One of the advisers acknowledged that Trump sees these threats as “justified frustration” at an “unjust” search. The second adviser said Trump identifies with his supporters’ anger at the agency’s “overkill” and “overreach.”
“He has neither condoned nor compelled the reaction against the FBI,” the adviser told The Daily Beast, insisting that Trump remains the “most pro-law enforcement president in United States history.”
The Daily Beast asked Trump spokesperson Liz Harrington how the former president feels about the FBI’s handling of the search and his hand-picked director, Wray. We also asked for Trump’s reaction to some of the specific threats reviewed in this article.
In a 138-word statement, Harrington told The Daily Beast that “President Trump has always had the back of law enforcement, stands against all vile threats, and does not condone violence.”
Harrington then pivoted to associate a number of Democratic leaders with specific acts of violence, but did not reply to a follow-up about how Trump felt about the specific violence associated with his case.
Harrington added that, “Corrupt leadership at the FBI have behaved outrageously, illegally, and unconstitutionally” in their investigations of Trump, which she dismissed as political. The statement characterized the judge-authorized search as “the most recent abuse of power” and an “unAmerican raid of his private home.”
“In response, contrary to the narrative pushed by the media, the people—Republican, Democrat, and Independent alike—are coming together peacefully, and are growing more unified every day,” the statement concluded, a contrast to recent rhetoric from Trump’s own allies, as well as to the content reviewed in this article.
The data, however, doesn’t only point to Trump’s influence. It also shows violent outbursts cropping up in response to incendiary criticism about the search from right-wing political and media figures—including Sen. Rand Paul (R-KY), Rep. Paul Gosar (R-AZ), former Trump adviser Steve Bannon, and conservative commentators Dan Bongino and Jesse Kelly.
In response to a post showcasing a Gosar tweet in which he called the FBI the “enemy of the American People,” a patriot.win user commented, “Defund…decapitate….” And after Paul suggested FBI agents planted evidence at Mar-a-Lago, a user commented, “Their crimes have been tried via public, hard, evidence. Hang these fucks for treason.”

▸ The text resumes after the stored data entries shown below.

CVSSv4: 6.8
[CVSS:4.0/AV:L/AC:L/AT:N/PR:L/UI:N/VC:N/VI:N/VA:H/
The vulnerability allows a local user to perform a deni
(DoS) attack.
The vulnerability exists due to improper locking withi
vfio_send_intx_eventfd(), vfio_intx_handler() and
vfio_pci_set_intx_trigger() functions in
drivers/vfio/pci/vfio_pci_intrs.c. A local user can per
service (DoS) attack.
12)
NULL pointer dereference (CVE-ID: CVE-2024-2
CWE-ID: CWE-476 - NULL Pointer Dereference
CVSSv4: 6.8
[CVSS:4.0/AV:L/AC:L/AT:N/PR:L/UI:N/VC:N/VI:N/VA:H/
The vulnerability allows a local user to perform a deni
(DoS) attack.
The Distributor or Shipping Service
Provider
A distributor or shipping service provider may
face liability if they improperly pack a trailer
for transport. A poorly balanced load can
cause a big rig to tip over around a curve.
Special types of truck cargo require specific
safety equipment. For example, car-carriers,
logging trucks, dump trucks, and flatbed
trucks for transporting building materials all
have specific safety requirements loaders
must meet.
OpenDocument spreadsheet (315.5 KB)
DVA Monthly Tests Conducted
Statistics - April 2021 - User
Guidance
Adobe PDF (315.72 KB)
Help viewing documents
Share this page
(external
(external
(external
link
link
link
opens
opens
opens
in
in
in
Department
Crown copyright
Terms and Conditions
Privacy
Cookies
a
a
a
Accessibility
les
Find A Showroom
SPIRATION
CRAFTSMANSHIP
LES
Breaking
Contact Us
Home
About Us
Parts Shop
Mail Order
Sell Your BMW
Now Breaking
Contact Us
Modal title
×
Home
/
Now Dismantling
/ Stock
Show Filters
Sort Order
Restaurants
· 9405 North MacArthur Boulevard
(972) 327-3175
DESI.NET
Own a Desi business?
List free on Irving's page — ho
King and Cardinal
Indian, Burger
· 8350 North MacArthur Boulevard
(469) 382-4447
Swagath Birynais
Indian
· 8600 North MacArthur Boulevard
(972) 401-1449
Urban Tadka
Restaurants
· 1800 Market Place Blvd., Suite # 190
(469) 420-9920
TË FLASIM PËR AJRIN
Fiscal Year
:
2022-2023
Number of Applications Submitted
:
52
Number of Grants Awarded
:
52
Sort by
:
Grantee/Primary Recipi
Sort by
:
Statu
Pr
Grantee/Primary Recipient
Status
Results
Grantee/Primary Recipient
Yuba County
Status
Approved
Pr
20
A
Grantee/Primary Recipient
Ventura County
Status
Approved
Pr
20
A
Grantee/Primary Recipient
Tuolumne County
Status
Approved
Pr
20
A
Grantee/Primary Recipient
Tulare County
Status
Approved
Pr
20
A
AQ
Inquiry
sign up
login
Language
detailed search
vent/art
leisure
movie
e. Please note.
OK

Below a popular post on Aug. 12—quoting Bannon calling the FBI “pure evil” and predicting they would be “liquidated”—a user commented, “Not merely liquidated. Executed for treason.” Another wrote, “If only we had Timothy McVeigh to drive the truck.”
On Aug. 10, a user posted that Bongino had “just said we’re being monitored here by the F.B.!.” on his podcast. In response, users wrote “Hang yourself, traitors,” “They need a noose in their traitorous lives,” and “the fbi and the illegitimate government are the domestic enemies” who “need to be afraid of us because judgement day is coming.”
The synchronous threats recall the online environment in the lead-up to Jan. 6. Notably, the .win message boards played a role there, as well, with users openly planning violence, according to a previous Advance Democracy report. The backlash to the Mar-a-Lago warrant was so instinctive and unified among a subset of MAGA Republicans, that some extremist watchers see it as a hallmark of Trumpism—“a violent fairytale of revenge on political enemies,” as NBC News’ Ben Collins said this week. And some of those Jan. 6 attendees, according to the new research, appear to be leading online calls for anti-government violence today.
But the patriot.win moderators dismiss concerns about the rhetoric, and say they can tell real threats from “bullshit.” They also warn users that reporters are lurking on the boards, watching the comments. (Collins was targeted by name in a number of threats.)
One moderator tagged a note to the first Mar-a-Lago discussion, claiming that “we’ve never (ever!) had a violent incident” attributed to a user, and reminding others to “as usual” report “true violent threats.”
“Finally, only say what you mean,” the note concludes. “Don’t get yourself in shit for saying something you’ve never considered backing up with action.”